**Problem statement**
Go through the entries below and tally the lines holding "fond"; please reply with the number only.

(Stored data entries)
================================

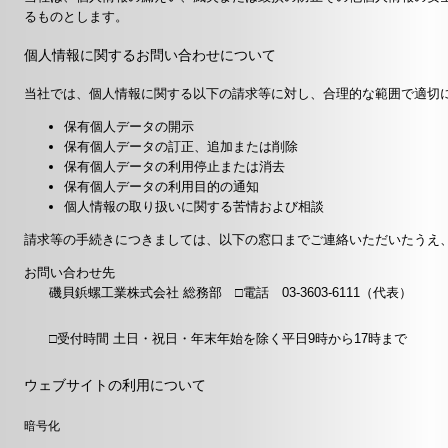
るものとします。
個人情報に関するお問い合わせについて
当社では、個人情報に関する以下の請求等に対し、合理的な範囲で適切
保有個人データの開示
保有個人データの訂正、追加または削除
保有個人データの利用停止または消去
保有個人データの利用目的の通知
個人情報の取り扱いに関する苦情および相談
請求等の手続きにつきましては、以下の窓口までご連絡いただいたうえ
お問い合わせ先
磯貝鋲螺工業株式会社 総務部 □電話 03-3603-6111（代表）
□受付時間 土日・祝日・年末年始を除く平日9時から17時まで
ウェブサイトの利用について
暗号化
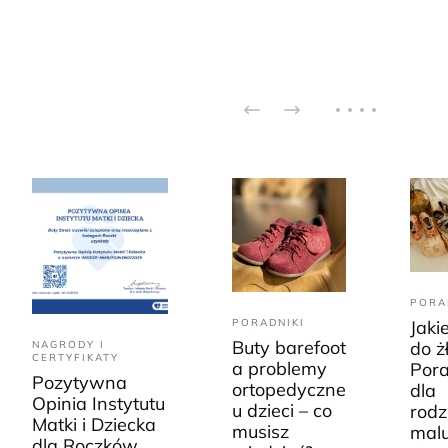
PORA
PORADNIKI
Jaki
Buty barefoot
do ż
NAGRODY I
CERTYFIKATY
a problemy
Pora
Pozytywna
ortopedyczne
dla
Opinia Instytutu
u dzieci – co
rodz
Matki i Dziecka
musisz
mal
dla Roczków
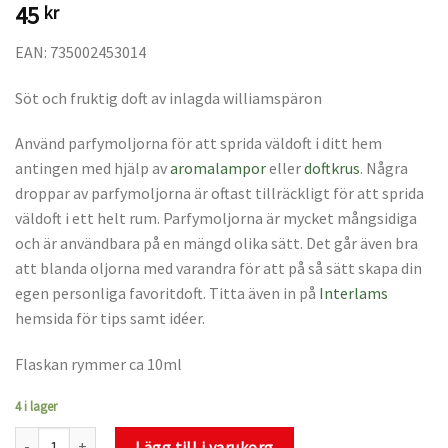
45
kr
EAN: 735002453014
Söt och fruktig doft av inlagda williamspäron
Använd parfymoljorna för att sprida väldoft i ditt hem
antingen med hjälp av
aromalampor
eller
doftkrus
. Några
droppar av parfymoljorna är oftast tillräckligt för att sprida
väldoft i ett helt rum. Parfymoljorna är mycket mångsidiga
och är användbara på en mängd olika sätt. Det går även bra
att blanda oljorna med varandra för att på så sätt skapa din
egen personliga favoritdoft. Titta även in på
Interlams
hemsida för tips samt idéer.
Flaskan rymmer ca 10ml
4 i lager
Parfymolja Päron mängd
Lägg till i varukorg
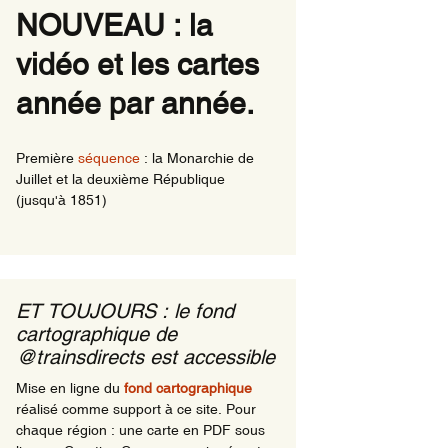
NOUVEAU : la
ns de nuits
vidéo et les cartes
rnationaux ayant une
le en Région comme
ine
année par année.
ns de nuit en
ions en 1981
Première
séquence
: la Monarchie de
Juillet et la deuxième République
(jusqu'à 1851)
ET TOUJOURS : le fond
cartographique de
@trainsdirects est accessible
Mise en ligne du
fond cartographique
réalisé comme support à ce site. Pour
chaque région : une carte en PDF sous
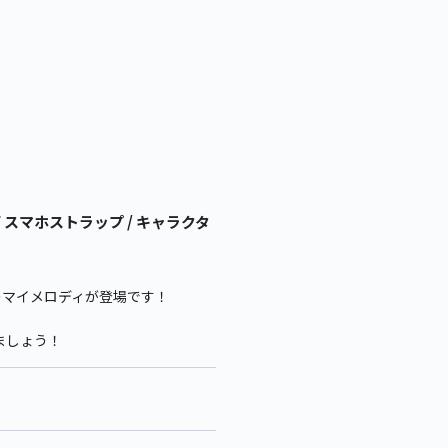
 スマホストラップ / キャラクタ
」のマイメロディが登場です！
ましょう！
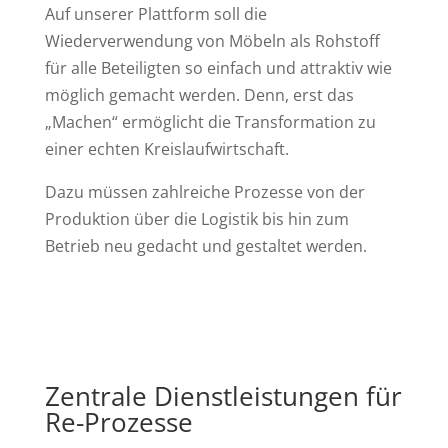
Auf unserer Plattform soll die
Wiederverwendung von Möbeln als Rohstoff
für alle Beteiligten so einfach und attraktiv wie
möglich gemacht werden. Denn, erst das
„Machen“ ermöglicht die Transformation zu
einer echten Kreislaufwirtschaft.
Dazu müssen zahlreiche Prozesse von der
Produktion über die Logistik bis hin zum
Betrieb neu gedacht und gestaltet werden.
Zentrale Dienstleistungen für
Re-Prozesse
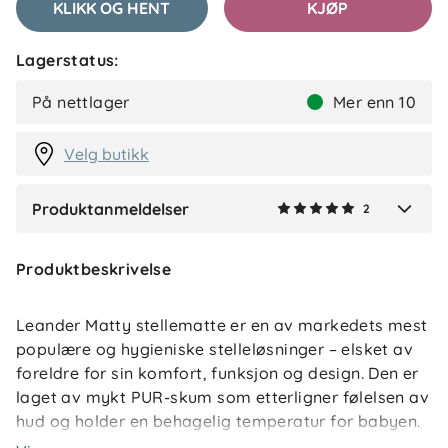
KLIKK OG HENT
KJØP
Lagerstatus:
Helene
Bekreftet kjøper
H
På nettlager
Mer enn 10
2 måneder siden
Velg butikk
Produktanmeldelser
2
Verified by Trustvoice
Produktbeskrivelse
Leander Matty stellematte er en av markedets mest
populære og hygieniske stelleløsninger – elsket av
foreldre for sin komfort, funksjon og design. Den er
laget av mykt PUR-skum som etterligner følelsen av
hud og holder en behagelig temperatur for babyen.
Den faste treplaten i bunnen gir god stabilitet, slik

================================

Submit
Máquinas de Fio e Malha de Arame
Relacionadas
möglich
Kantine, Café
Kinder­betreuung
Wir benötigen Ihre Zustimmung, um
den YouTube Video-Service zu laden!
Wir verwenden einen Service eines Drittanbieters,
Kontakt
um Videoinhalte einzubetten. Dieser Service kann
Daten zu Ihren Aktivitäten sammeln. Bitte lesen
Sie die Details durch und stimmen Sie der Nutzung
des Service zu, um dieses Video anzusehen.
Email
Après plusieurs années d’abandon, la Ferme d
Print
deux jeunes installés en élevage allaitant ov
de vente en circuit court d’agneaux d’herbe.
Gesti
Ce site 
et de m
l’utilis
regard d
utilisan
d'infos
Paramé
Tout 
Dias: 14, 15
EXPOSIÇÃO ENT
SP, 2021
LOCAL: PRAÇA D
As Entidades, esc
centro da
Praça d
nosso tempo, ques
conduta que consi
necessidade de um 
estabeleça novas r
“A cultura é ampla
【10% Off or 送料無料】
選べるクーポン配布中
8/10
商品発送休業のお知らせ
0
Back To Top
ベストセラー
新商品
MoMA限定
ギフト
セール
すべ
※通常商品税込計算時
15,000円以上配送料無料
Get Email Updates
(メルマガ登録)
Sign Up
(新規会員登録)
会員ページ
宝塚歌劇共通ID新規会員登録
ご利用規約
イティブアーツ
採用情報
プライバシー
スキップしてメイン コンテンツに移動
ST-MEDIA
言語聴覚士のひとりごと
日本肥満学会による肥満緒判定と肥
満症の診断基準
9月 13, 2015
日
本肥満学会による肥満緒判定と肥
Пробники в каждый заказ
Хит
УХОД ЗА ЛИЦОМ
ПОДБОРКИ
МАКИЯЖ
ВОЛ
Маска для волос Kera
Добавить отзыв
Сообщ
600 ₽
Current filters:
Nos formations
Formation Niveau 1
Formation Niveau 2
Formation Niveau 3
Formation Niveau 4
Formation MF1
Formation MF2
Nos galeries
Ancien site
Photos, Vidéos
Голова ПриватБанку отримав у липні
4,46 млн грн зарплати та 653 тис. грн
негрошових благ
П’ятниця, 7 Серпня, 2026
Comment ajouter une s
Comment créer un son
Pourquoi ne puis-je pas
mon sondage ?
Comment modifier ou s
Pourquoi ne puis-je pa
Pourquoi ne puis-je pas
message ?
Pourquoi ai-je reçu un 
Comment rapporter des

================================

**Written answer**
2